Grundrechte-Report 2011, Seiten 34 – 37

Im baden-württembergischen Innenministerium wurde beschlossen, linke politische Gruppen ins Visier zu nehmen. Das Landeskriminalamt (LKA) stellte dafür den – zeitweilig mit langen Haaren getarnten – Polizisten Simon Bromma ab und instruierte ihn mit Organigrammen der Gruppen. Letztes und eigentliches Ziel sollte die antifaschistische Initiative Heidelberg (AIHD) sein, wie der Ermittler nach seiner zufälligen Enttarnung angab.

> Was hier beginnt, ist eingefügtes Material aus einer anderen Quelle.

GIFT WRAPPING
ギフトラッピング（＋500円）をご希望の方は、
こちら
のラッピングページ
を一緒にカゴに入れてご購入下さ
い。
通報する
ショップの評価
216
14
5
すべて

Im April 2010 immatrikulierte er sich mit einem falschen Personalausweis unter dem Namen Simon Brenner, unter Vorlage eines ebenso falschen Abiturzeugnisses, an der Universität Heidelberg. Sehr schnell hat er dann bei der »Kritischen Initiative«, einer politischen Gruppe linker Studenten, »mitgearbeitet«. Vor dem AKW Biblis demonstrierte er mit, am 1. Mai in Berlin gegen Nazis und später auch gegen Stuttgart 21. Dabei und dazu ging er persönliche Beziehungen und Freundschaften ein und bekam an der Universität auch weiter Kontakt zum Sozialistischen Demokratischen Studierendenverband (SDS).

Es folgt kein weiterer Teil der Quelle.